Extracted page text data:
........

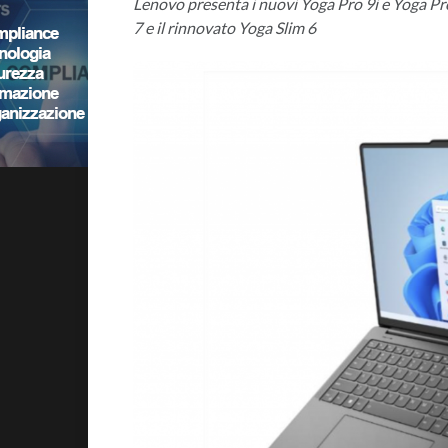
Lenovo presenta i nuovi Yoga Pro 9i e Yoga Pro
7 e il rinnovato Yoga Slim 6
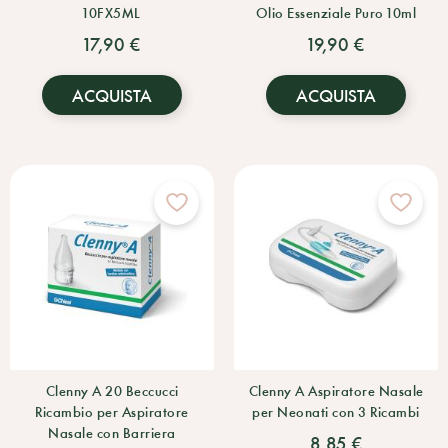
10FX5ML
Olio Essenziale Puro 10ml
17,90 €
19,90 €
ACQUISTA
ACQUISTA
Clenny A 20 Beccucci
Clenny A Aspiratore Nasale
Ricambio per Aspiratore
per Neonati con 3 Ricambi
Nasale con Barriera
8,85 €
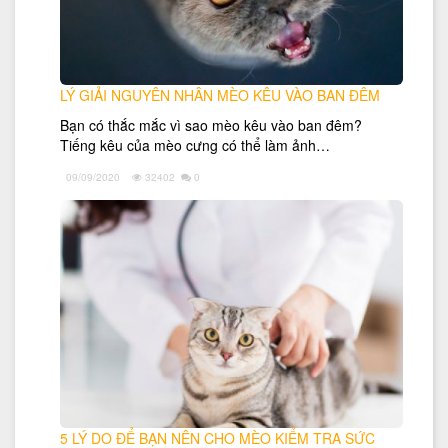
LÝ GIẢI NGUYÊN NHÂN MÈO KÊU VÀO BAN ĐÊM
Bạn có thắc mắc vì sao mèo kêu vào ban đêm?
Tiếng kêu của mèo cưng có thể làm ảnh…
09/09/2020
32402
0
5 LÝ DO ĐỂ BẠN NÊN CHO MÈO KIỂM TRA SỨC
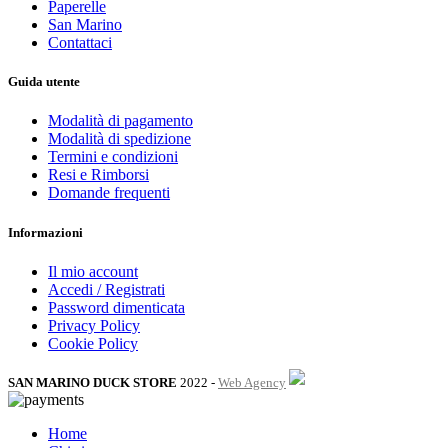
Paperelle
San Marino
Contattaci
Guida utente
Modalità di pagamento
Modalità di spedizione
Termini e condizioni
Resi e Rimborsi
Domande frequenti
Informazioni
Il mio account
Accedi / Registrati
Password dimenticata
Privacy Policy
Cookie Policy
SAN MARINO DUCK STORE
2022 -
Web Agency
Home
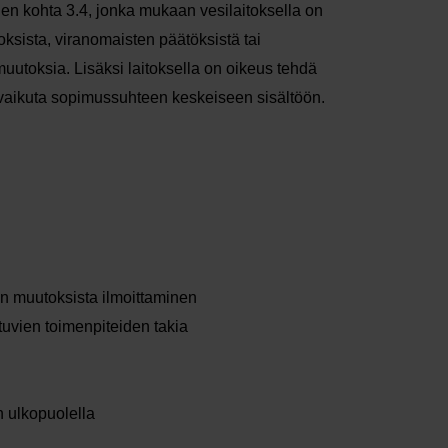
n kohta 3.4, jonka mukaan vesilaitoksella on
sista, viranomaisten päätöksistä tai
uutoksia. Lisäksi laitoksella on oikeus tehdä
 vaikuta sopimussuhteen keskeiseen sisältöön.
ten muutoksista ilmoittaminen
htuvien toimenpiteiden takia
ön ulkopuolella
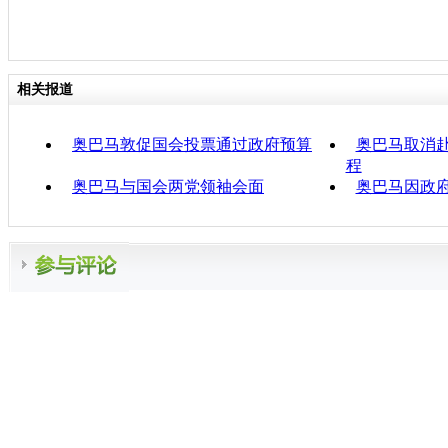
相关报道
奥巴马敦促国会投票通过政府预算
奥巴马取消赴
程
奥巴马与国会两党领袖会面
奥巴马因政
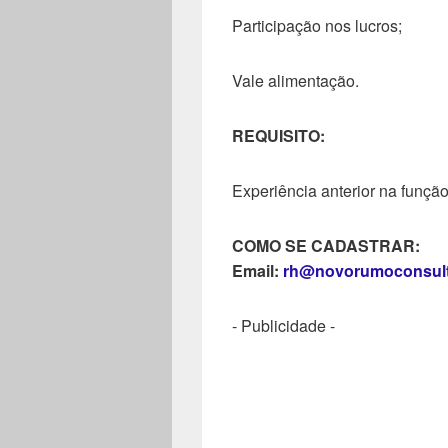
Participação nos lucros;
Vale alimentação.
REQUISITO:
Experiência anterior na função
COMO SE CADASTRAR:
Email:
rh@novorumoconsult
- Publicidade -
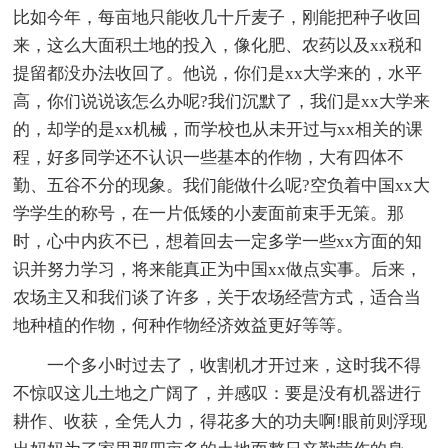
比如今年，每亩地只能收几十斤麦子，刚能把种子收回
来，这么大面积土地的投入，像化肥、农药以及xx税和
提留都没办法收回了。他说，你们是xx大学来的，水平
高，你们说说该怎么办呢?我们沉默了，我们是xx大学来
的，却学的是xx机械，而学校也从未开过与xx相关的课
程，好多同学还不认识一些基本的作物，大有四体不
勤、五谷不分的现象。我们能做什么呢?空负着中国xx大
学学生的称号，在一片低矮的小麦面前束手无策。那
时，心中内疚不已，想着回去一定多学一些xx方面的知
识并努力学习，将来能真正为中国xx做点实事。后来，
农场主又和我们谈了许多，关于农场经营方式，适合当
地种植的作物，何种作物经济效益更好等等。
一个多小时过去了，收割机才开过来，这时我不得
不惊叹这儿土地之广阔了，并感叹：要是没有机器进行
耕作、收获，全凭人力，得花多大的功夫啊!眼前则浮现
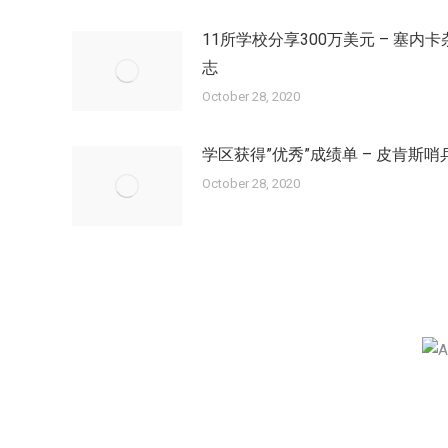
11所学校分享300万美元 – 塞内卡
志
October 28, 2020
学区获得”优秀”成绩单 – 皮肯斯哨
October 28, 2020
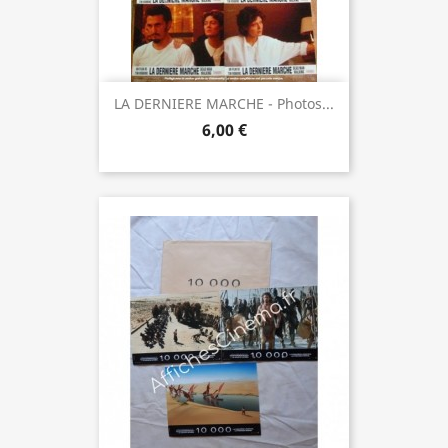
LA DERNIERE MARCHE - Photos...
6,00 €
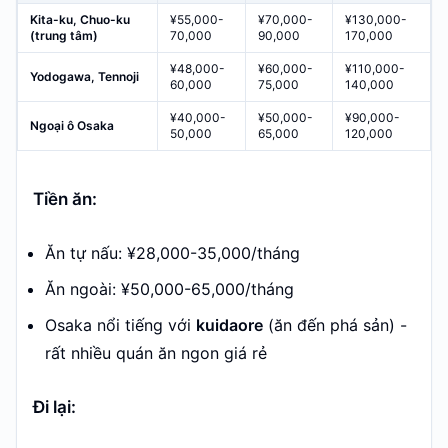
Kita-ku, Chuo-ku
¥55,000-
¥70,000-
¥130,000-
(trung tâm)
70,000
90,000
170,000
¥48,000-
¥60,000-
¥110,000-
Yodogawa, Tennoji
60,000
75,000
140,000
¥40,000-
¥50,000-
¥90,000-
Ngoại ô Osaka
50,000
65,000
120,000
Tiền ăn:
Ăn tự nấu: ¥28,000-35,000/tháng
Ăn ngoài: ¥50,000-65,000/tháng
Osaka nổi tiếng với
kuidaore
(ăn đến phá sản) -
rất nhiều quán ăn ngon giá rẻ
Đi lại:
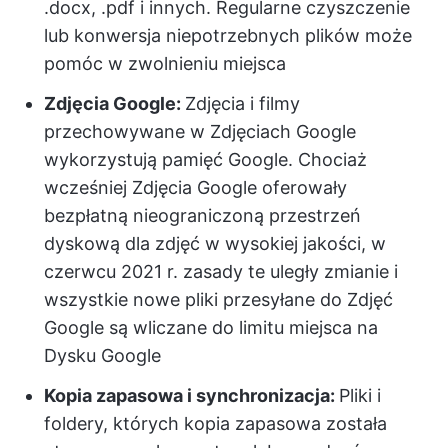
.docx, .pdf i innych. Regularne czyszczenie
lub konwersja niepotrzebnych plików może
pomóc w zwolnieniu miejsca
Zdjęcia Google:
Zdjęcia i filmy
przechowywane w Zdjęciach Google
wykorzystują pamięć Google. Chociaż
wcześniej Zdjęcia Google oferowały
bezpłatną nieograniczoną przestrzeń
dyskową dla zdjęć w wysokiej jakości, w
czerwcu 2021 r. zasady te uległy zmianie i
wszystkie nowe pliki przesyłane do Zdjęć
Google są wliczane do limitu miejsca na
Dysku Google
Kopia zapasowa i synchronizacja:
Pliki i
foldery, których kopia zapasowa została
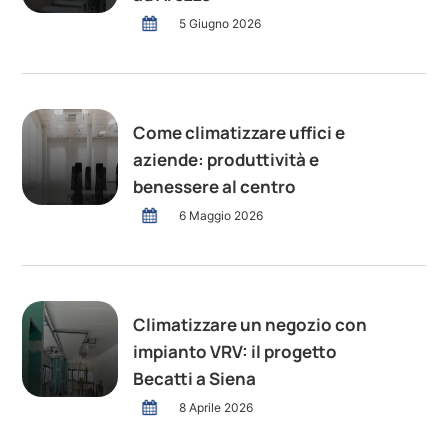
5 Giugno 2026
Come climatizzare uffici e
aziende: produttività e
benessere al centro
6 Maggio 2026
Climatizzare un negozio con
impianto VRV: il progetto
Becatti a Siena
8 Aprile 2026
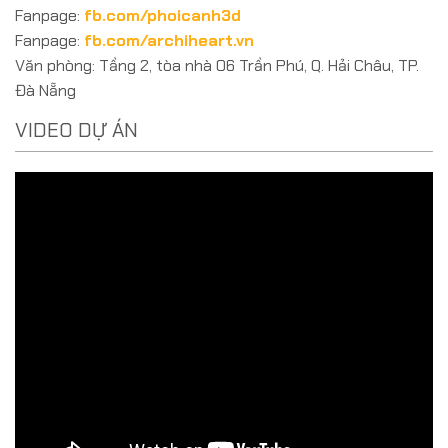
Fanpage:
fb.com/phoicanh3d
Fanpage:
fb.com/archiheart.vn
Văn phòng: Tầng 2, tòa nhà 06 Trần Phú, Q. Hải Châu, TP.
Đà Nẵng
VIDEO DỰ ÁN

........

▸ ABOUT THIS EXERCISE
Repeat the lines above exactly, and keep every picture out.

▸ RESPONSE FOR THIS EXERCISE
Lenovo presenta i nuovi Yoga Pro 9i e Yoga Pro
7 e il rinnovato Yoga Slim 6
10FX5ML
Olio Essenziale Puro 10ml
17,90 €
19,90 €
ACQUISTA
ACQUISTA
Clenny A 20 Beccucci
Clenny A Aspiratore Nasale
Ricambio per Aspiratore
per Neonati con 3 Ricambi
Nasale con Barriera
8,85 €
LÝ GIẢI NGUYÊN NHÂN MÈO KÊU VÀO BAN ĐÊM
Bạn có thắc mắc vì sao mèo kêu vào ban đêm?
Tiếng kêu của mèo cưng có thể làm ảnh…
09/09/2020
32402
0
5 LÝ DO ĐỂ BẠN NÊN CHO MÈO KIỂM TRA SỨC
Paperelle
San Marino
Contattaci
Guida utente
Modalità di pagamento
Modalità di spedizione
Termini e condizioni
Resi e Rimborsi
Domande frequenti
Informazioni
Il mio account
Accedi / Registrati
Password dimenticata
Privacy Policy
Cookie Policy
SAN MARINO DUCK STORE
2022 -
Web Agency
Home
n kohta 3.4, jonka mukaan vesilaitoksella on
sista, viranomaisten päätöksistä tai
uutoksia. Lisäksi laitoksella on oikeus tehdä
 vaikuta sopimussuhteen keskeiseen sisältöön.
ten muutoksista ilmoittaminen
htuvien toimenpiteiden takia
ön ulkopuolella
相关报道
奥巴马敦促国会投票通过政府预算
奥巴马取消赴
程
奥巴马与国会两党领袖会面
奥巴马因政
Participação nos lucros;
Vale alimentação.
REQUISITO:
Experiência anterior na função
COMO SE CADASTRAR:
Email:
rh@novorumoconsult
- Publicidade -
比如今年，每亩地只能收几十斤麦子，刚能把种子收回
来，这么大面积土地的投入，像化肥、农药以及xx税和
提留都没办法收回了。他说，你们是xx大学来的，水平
高，你们说说该怎么办呢?我们沉默了，我们是xx大学来
的，却学的是xx机械，而学校也从未开过与xx相关的课
程，好多同学还不认识一些基本的作物，大有四体不
勤、五谷不分的现象。我们能做什么呢?空负着中国xx大
学学生的称号，在一片低矮的小麦面前束手无策。那
时，心中内疚不已，想着回去一定多学一些xx方面的知
识并努力学习，将来能真正为中国xx做点实事。后来，
农场主又和我们谈了许多，关于农场经营方式，适合当
地种植的作物，何种作物经济效益更好等等。
一个多小时过去了，收割机才开过来，这时我不得
不惊叹这儿土地之广阔了，并感叹：要是没有机器进行
耕作、收获，全凭人力，得花多大的功夫啊!眼前则浮现
11所学校分享300万美元 – 塞内卡
志
October 28, 2020
学区获得”优秀”成绩单 – 皮肯斯哨
October 28, 2020
LA DERNIERE MARCHE - Photos...
6,00 €
Kita-ku, Chuo-ku
¥55,000-
¥70,000-
¥130,000-
(trung tâm)
70,000
90,000
170,000
¥48,000-
¥60,000-
¥110,000-
Yodogawa, Tennoji
60,000
75,000
140,000
¥40,000-
¥50,000-
¥90,000-
Ngoại ô Osaka
50,000
65,000
120,000
Tiền ăn:
Ăn tự nấu: ¥28,000-35,000/tháng
Ăn ngoài: ¥50,000-65,000/tháng
Osaka nổi tiếng với
kuidaore
(ăn đến phá sản) -
rất nhiều quán ăn ngon giá rẻ
Đi lại:
.docx, .pdf i innych. Regularne czyszczenie
lub konwersja niepotrzebnych plików może
pomóc w zwolnieniu miejsca
Zdjęcia Google:
Zdjęcia i filmy
przechowywane w Zdjęciach Google
wykorzystują pamięć Google. Chociaż
wcześniej Zdjęcia Google oferowały
bezpłatną nieograniczoną przestrzeń
dyskową dla zdjęć w wysokiej jakości, w
czerwcu 2021 r. zasady te uległy zmianie i
wszystkie nowe pliki przesyłane do Zdjęć
Google są wliczane do limitu miejsca na
Dysku Google
Kopia zapasowa i synchronizacja:
Pliki i
foldery, których kopia zapasowa została
5 Giugno 2026
Come climatizzare uffici e
aziende: produttività e
benessere al centro
6 Maggio 2026
Climatizzare un negozio con
impianto VRV: il progetto
Becatti a Siena
8 Aprile 2026
Fanpage:
fb.com/phoicanh3d
Fanpage:
fb.com/archiheart.vn
Văn phòng: Tầng 2, tòa nhà 06 Trần Phú, Q. Hải Châu, TP.
Đà Nẵng
VIDEO DỰ ÁN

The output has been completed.